» Task item
A faithful copy is required of the lines from the top of the entries through the line that contains "May 1, 2025", both included, with no pictures.

» Given records
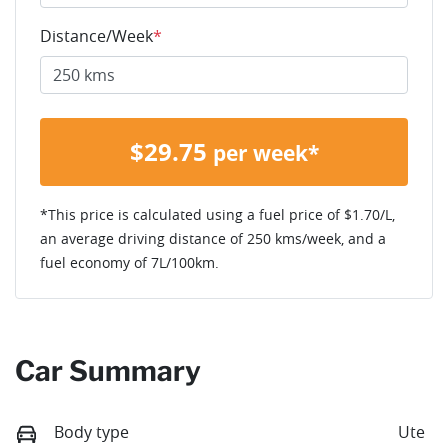
Distance/Week
*
$
29.75
per week*
*This price is calculated using a fuel price of $
1.70
/L,
an average driving distance of
250 kms
/week, and a
fuel economy of
7
L/100km.
Car Summary
Body type
Ute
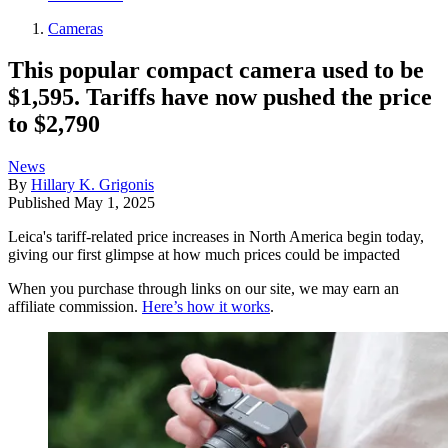
Cameras
This popular compact camera used to be
$1,595. Tariffs have now pushed the price
to $2,790
News
By
Hillary K. Grigonis
Published
May 1, 2025
Leica's tariff-related price increases in North America begin today,
giving our first glimpse at how much prices could be impacted
When you purchase through links on our site, we may earn an
affiliate commission.
Here’s how it works
.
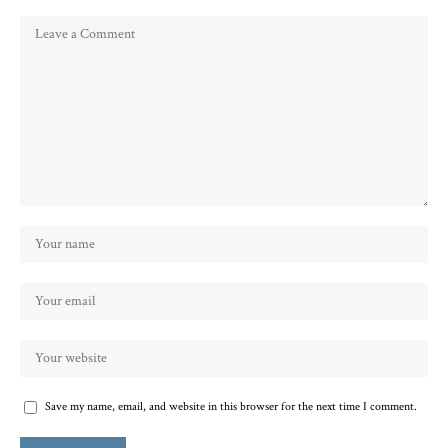
Save my name, email, and website in this browser for the next time I comment.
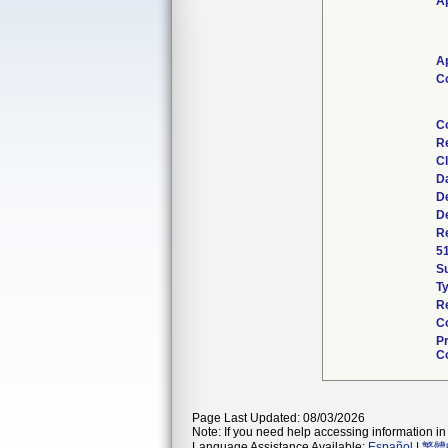
Ap
Ap
C
C
R
Cl
D
De
De
Re
5
S
T
Re
C
P
Co
Page Last Updated: 08/03/2026
Note: If you need help accessing information in 
Language Assistance Available:
Español
|
繁體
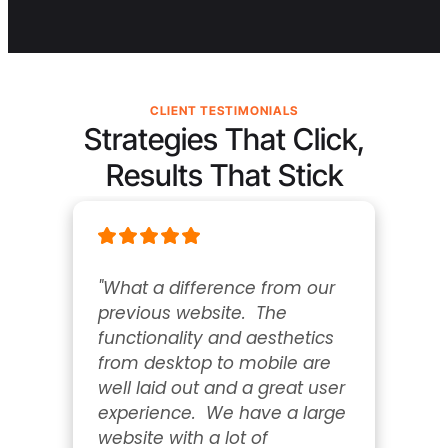
CLIENT TESTIMONIALS
Strategies That Click,
Results That Stick
"What a difference from our 
previous website.  The 
functionality and aesthetics 
from desktop to mobile are 
well laid out and a great user 
experience.  We have a large 
website with a lot of 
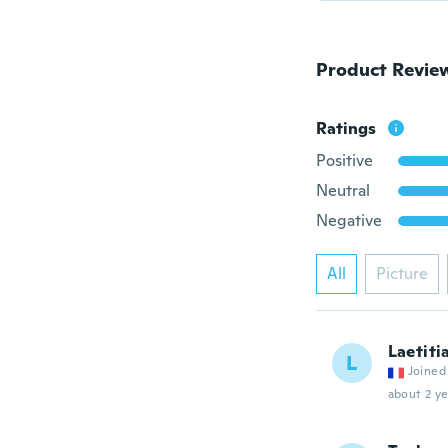
Product Revie
Ratings
Positive
Neutral
Negative
All
Picture
Laetiti
L
Joined
about 2 ye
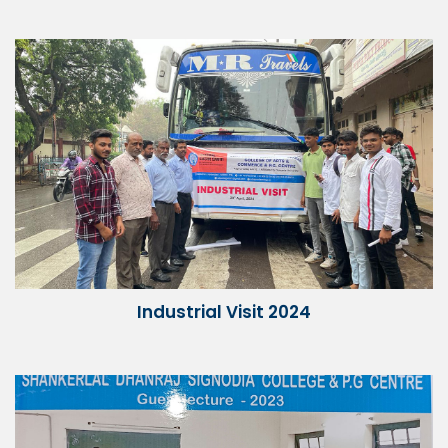
Industrial Visit 2024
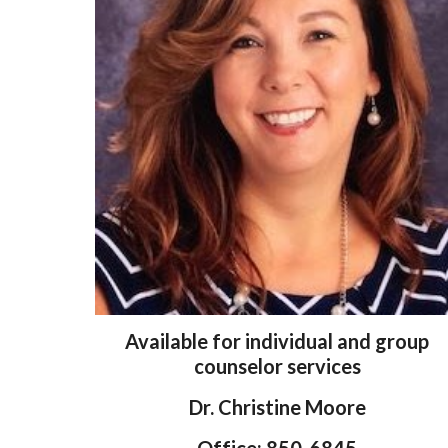
Available for individual and group
counselor services
Dr. Christine
Moore
Office: 850-6845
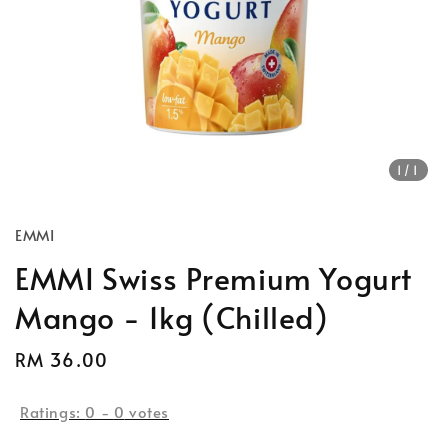
1
/1
EMMI
EMMI Swiss Premium Yogurt
Mango - 1kg (Chilled)
Regular
RM 36.00
price
Ratings:
0
-
0
votes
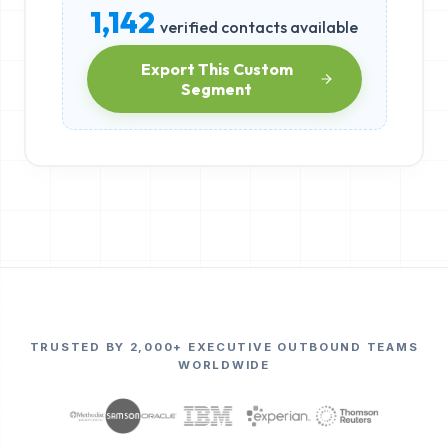
1,142
verified contacts available
Export This Custom
Segment
TRUSTED BY 2,000+ EXECUTIVE OUTBOUND TEAMS
WORLDWIDE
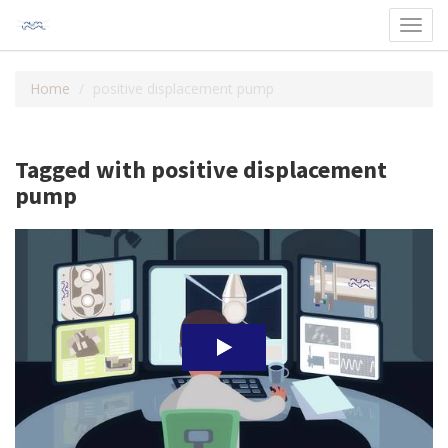
Toggl
navig
Home
positive displacement pump
Tagged with positive displacement
pump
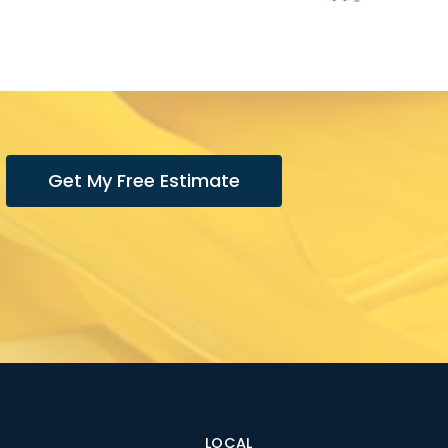
Get My Free Estimate
LOCAL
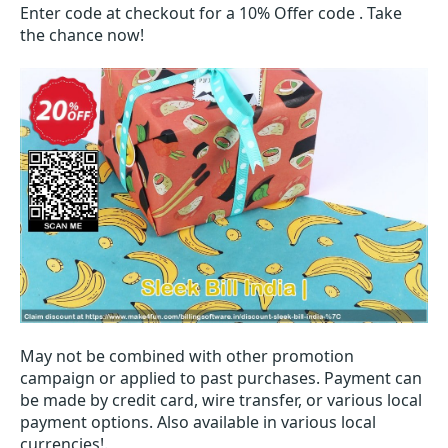
Enter code at checkout for a 10% Offer code . Take
the chance now!
May not be combined with other promotion
campaign or applied to past purchases. Payment can
be made by credit card, wire transfer, or various local
payment options. Also available in various local
currencies!.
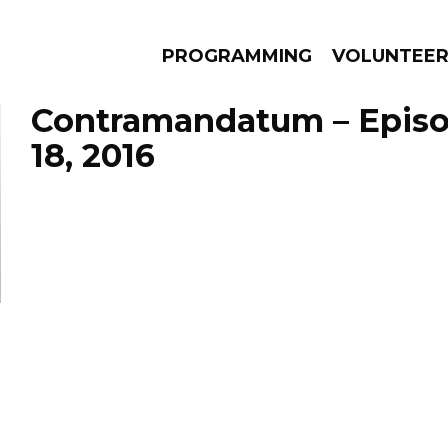
PROGRAMMING
VOLUNTEE
Contramandatum – Epis
18, 2016
AMS
EPISODES
NEWS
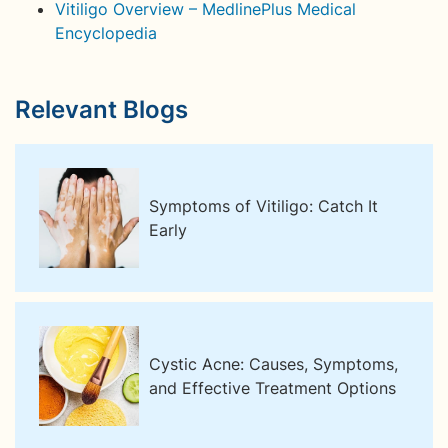
Vitiligo Overview – MedlinePlus Medical
Encyclopedia
Relevant Blogs
Symptoms of Vitiligo: Catch It
Early
Cystic Acne: Causes, Symptoms,
and Effective Treatment Options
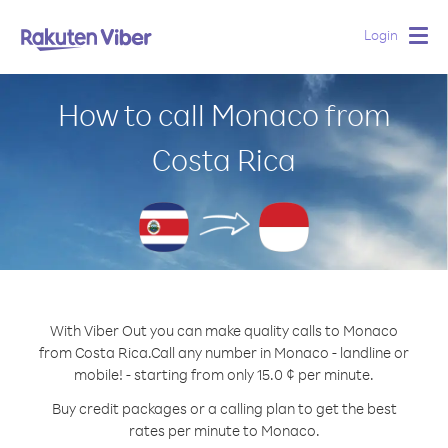
Login
Togg
navig
How to call Monaco from
Costa Rica
With Viber Out you can make quality calls to Monaco
from Costa Rica.
Call any number in Monaco - landline or
mobile! - starting from only 15.0 ¢ per minute.
Buy credit packages or a calling plan to get the best
rates per minute to Monaco.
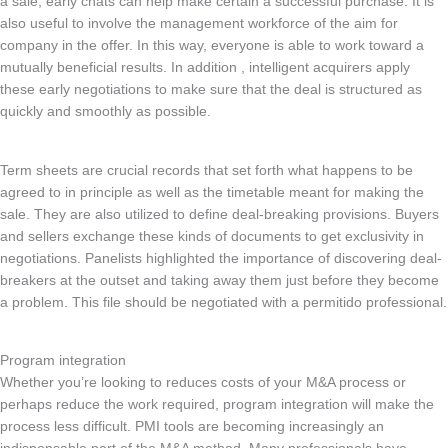
a sale, early chats can help make certain a successful purchase. It is
also useful to involve the management workforce of the aim for
company in the offer. In this way, everyone is able to work toward a
mutually beneficial results. In addition , intelligent acquirers apply
these early negotiations to make sure that the deal is structured as
quickly and smoothly as possible.
Term sheets are crucial records that set forth what happens to be
agreed to in principle as well as the timetable meant for making the
sale. They are also utilized to define deal-breaking provisions. Buyers
and sellers exchange these kinds of documents to get exclusivity in
negotiations. Panelists highlighted the importance of discovering deal-
breakers at the outset and taking away them just before they become
a problem. This file should be negotiated with a permitido professional.
Program integration
Whether you’re looking to reduces costs of your M&A process or
perhaps reduce the work required, program integration will make the
process less difficult. PMI tools are becoming increasingly an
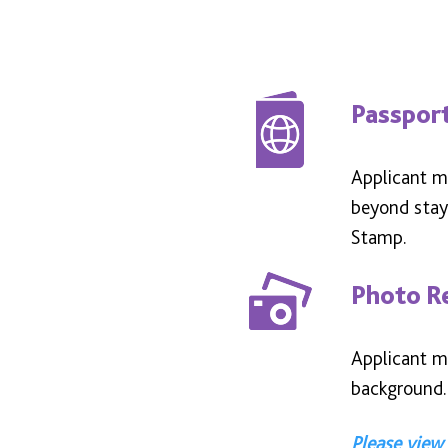
Passpor
Applicant mu
beyond stay.
Stamp.
Photo R
Applicant mu
background.
Please view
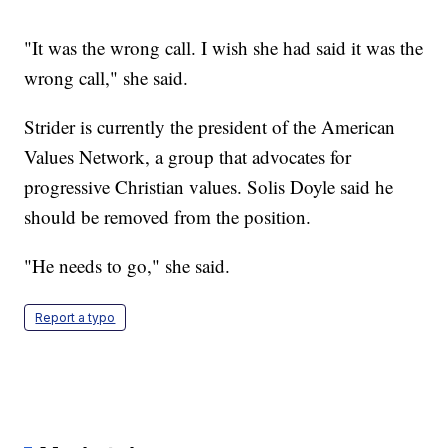
"It was the wrong call. I wish she had said it was the
wrong call," she said.
Strider is currently the president of the American
Values Network, a group that advocates for
progressive Christian values. Solis Doyle said he
should be removed from the position.
"He needs to go," she said.
Report a typo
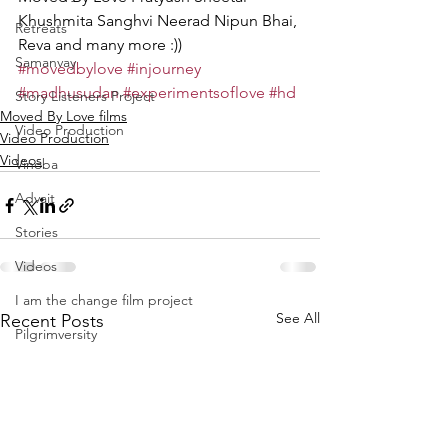
Khushmita Sanghvi Neerad Nipun Bhai, 
Retreats
Reva and many more :))
Samanvay
#movedbylove
#injourney
#madhusudan
#experimentsoflove
#hd
Story Listeners Project
Moved By Love films
Video Production
Video Production
Videos
Vinoba
Advait
Stories
Videos
I am the change film project
See All
Recent Posts
Pilgrimversity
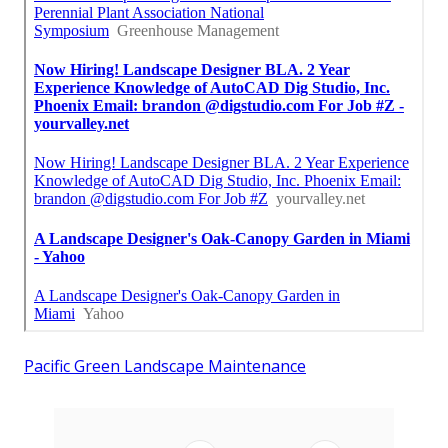
Pacific Green Landscape Maintenance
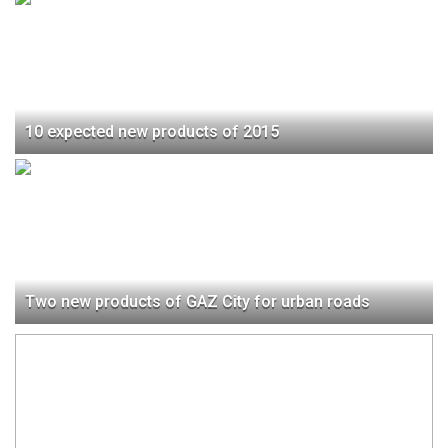
10 expected new products of 2015
Two new products of GAZ City for urban roads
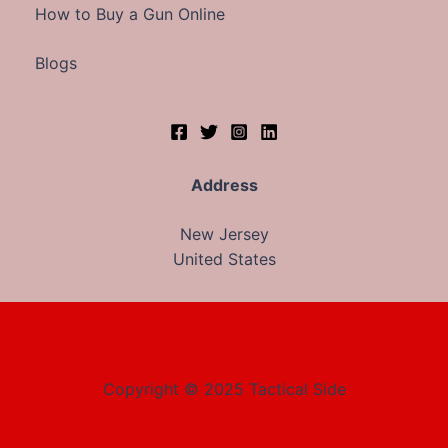
How to Buy a Gun Online
Blogs
Address
New Jersey
United States
Copyright © 2025 Tactical Side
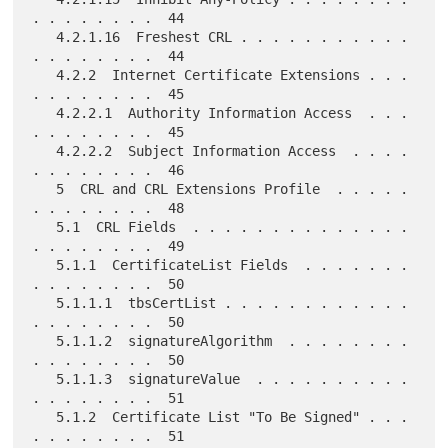
. . . . . . . .  44

   4.2.1.16  Freshest CRL . . . . . . . . . . . 
. . . . . . . .  44

   4.2.2  Internet Certificate Extensions . . . 
. . . . . . . .  45

   4.2.2.1  Authority Information Access  . . . 
. . . . . . . .  45

   4.2.2.2  Subject Information Access  . . . . 
. . . . . . . .  46

   5  CRL and CRL Extensions Profile  . . . . . 
. . . . . . . .  48

   5.1  CRL Fields  . . . . . . . . . . . . . . 
. . . . . . . .  49

   5.1.1  CertificateList Fields  . . . . . . . 
. . . . . . . .  50

   5.1.1.1  tbsCertList . . . . . . . . . . . . 
. . . . . . . .  50

   5.1.1.2  signatureAlgorithm  . . . . . . . . 
. . . . . . . .  50

   5.1.1.3  signatureValue  . . . . . . . . . . 
. . . . . . . .  51

   5.1.2  Certificate List "To Be Signed" . . . 
. . . . . . . .  51
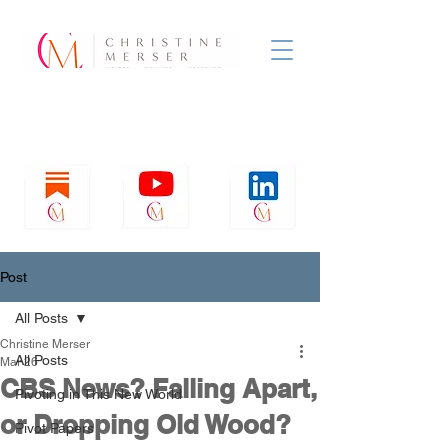
Post
All Posts
Christine Merser
All Posts
Mar 26
CBS News? Falling Apart,
Pivoting in This New World
or Dropping Old Wood?
Pivot Papers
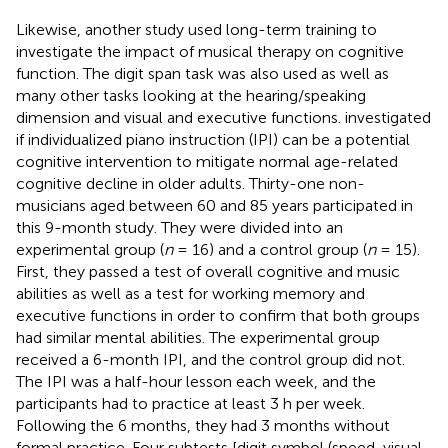
Likewise, another study used long-term training to
investigate the impact of musical therapy on cognitive
function. The digit span task was also used as well as
many other tasks looking at the hearing/speaking
dimension and visual and executive functions.
investigated
if individualized piano instruction (IPI) can be a potential
cognitive intervention to mitigate normal age-related
cognitive decline in older adults. Thirty-one non-
musicians aged between 60 and 85 years participated in
this 9-month study. They were divided into an
experimental group (
n
= 16) and a control group (
n
= 15).
First, they passed a test of overall cognitive and music
abilities as well as a test for working memory and
executive functions in order to confirm that both groups
had similar mental abilities. The experimental group
received a 6-month IPI, and the control group did not.
The IPI was a half-hour lesson each week, and the
participants had to practice at least 3 h per week.
Following the 6 months, they had 3 months without
formal practice. Four subtests [digit symbol (speed, visual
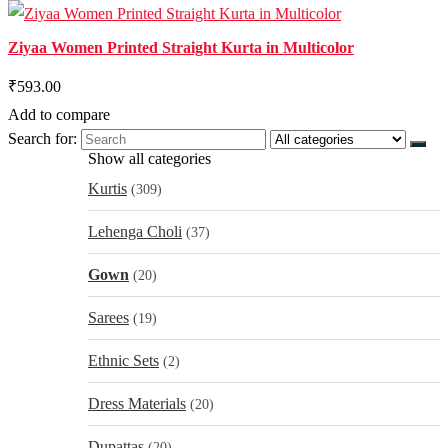
Ziyaa Women Printed Straight Kurta in Multicolor
₹593.00
Add to compare
Search for:
Show all categories
Kurtis
(309)
Lehenga Choli
(37)
Gown
(20)
Sarees
(19)
Ethnic Sets
(2)
Dress Materials
(20)
Dupattas
(20)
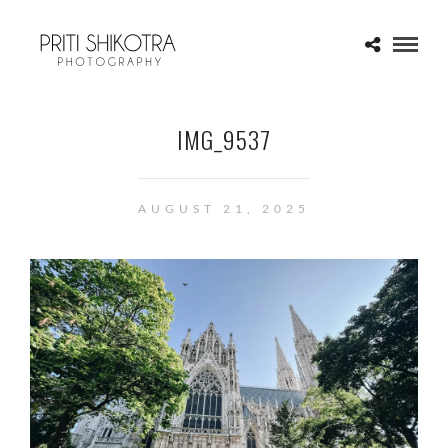
IMG_9537
AUGUST 21, 2025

» Reply
Distance/Week
*
$
29.75
per week*
*This price is calculated using a fuel price of $
1.70
/L,
an average driving distance of
250 kms
/week, and a
fuel economy of
7
L/100km.
Car Summary
Body type
Ute
Cameras
This popular compact camera used to be
$1,595. Tariffs have now pushed the price
to $2,790
News
By
Hillary K. Grigonis
Published
May 1, 2025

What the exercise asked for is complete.